David Chang's hands are looking better these days, since he doesn't spend quite as much time in the kitchen. But he still has the local emergency room on speed dial.
"I've gone to the emergency room at least four times because of cuts," says Chang. "Somebody might hurt themselves or cut themselves, and it's like, 'let's go to Beth Israel. I know exactly where we're going.'"
Chang grew up in Virginia, just outside of Washington, D.C. And he was raised with a golf club in his hands.
"Close to 365 days a year, I was hitting golf balls, playing golf somewhere," recalls Chang.
Chang says his father dreamed that his son would become a golf champion. But by the time he was 13, he was done.
Chang was the youngest of four children, an American kid being raised by Korean immigrants with Korean values.
"It took a long time for me to sort of have that perspective, that my dad was really grappling with a lot of the difficulties of being a Korean in America. And having American children, for the most part," says Chang.
He attended Trinity College in Connecticut, where officially he studied religion and philosophy.
"I applied myself in terms of having a good time in college," jokes Chang.
After college, he managed to get a job in finance but at the age of 22, Chang was a bit lost.
"This is totally meaningless to me. I wouldn't say I had a midlife crisis but it was something like that, like an existential crisis, like 'What the hell am I doing?'" recalls Chang.
He got a job in Japan, teaching English in school. At night he would eat at noodle shops, and a passion for restaurants was kindled or rekindled. His father had worked his way up from dishwasher to successful restaurant owner. So Chang called his father.
"I tell him, 'Listen, I wanna go to cooking school,' and he was just like, 'Are you out of your mind?'" says Chang.
The grueling work of the restaurant world wasn't exactly the American Dream Chang's father had in mind for his son. But he went to culinary school and worked in various restaurants both in New York and Japan.

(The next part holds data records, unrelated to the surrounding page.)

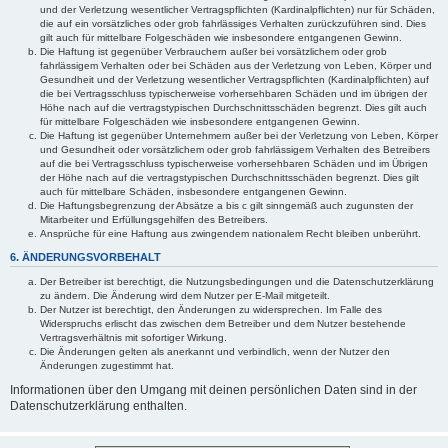
und der Verletzung wesentlicher Vertragspflichten (Kardinalpflichten) nur für Schäden,
die auf ein vorsätzliches oder grob fahrlässiges Verhalten zurückzuführen sind. Dies
gilt auch für mittelbare Folgeschäden wie insbesondere entgangenen Gewinn.
Die Haftung ist gegenüber Verbrauchern außer bei vorsätzlichem oder grob
fahrlässigem Verhalten oder bei Schäden aus der Verletzung von Leben, Körper und
Gesundheit und der Verletzung wesentlicher Vertragspflichten (Kardinalpflichten) auf
die bei Vertragsschluss typischerweise vorhersehbaren Schäden und im übrigen der
Höhe nach auf die vertragstypischen Durchschnittsschäden begrenzt. Dies gilt auch
für mittelbare Folgeschäden wie insbesondere entgangenen Gewinn.
Die Haftung ist gegenüber Unternehmern außer bei der Verletzung von Leben, Körper
und Gesundheit oder vorsätzlichem oder grob fahrlässigem Verhalten des Betreibers
auf die bei Vertragsschluss typischerweise vorhersehbaren Schäden und im Übrigen
der Höhe nach auf die vertragstypischen Durchschnittsschäden begrenzt. Dies gilt
auch für mittelbare Schäden, insbesondere entgangenen Gewinn.
Die Haftungsbegrenzung der Absätze a bis c gilt sinngemäß auch zugunsten der
Mitarbeiter und Erfüllungsgehilfen des Betreibers.
Ansprüche für eine Haftung aus zwingendem nationalem Recht bleiben unberührt.
6. ÄNDERUNGSVORBEHALT
Der Betreiber ist berechtigt, die Nutzungsbedingungen und die Datenschutzerklärung
zu ändern. Die Änderung wird dem Nutzer per E-Mail mitgeteilt.
Der Nutzer ist berechtigt, den Änderungen zu widersprechen. Im Falle des
Widerspruchs erlischt das zwischen dem Betreiber und dem Nutzer bestehende
Vertragsverhältnis mit sofortiger Wirkung.
Die Änderungen gelten als anerkannt und verbindlich, wenn der Nutzer den
Änderungen zugestimmt hat.
Informationen über den Umgang mit deinen persönlichen Daten sind in der
Datenschutzerklärung enthalten.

He eventually opened momofuku Noodle Bar on First Avenue. In the spirit of being, in Chang's words, young and really stupid, he and his business partner visited a Japanese strip club, hoping to entice patrons to come to the opening of the restaurant.
"If we get very beautiful women, maybe even strippers, to come to our restaurant on a consistent basis, that'll be the draw. Not the food. It'll be the women," recalls Chang.
They came opening night, didn't get comped and didn't come back.
Chang was eventually successful enough to open a second restaurant using the first restaurant and his apartment as collateral for the bank loan.
"It was a necessity that we make it work, or I was really gonna be out on my ass," says Chang.
His interests include the music of the band, tennis great John McEnroe and classic literature.
"James Joyce said this, 'Mistakes are the portals to discovery.' Or 'Errors are the portals to discovery.' And I think that sums it up perfectly," says Chang.
His schedule is still hectic, with travel around the world to promote his momofuku cookbook. But he no longer lives right across the street from the restaurants. And since a health scare last summer due to migraines, David Chang has slowed down, just a bit.
"I think I need some time off. And it's sort of weird to have time off to reflect on things," says Chang.
Beyond the usual self deprecating response, he does appreciate the praise he's received, even though it occasionally offends the sensibilities he learned growing up in a Korean American home and in the kitchens of New York.
But there is a small sense of wonder that reservations at a group of restaurants named momofuku have become some of the hottest seats in New York.
"If we were more qualified, we never would have done this. We woulda tried to do a more traditional restaurant," says Chang. "The fact that we did not know enough was an advantage. We didn't know any better! Who would've done what we have done? The fact that we didn't know anything is actually a good thing."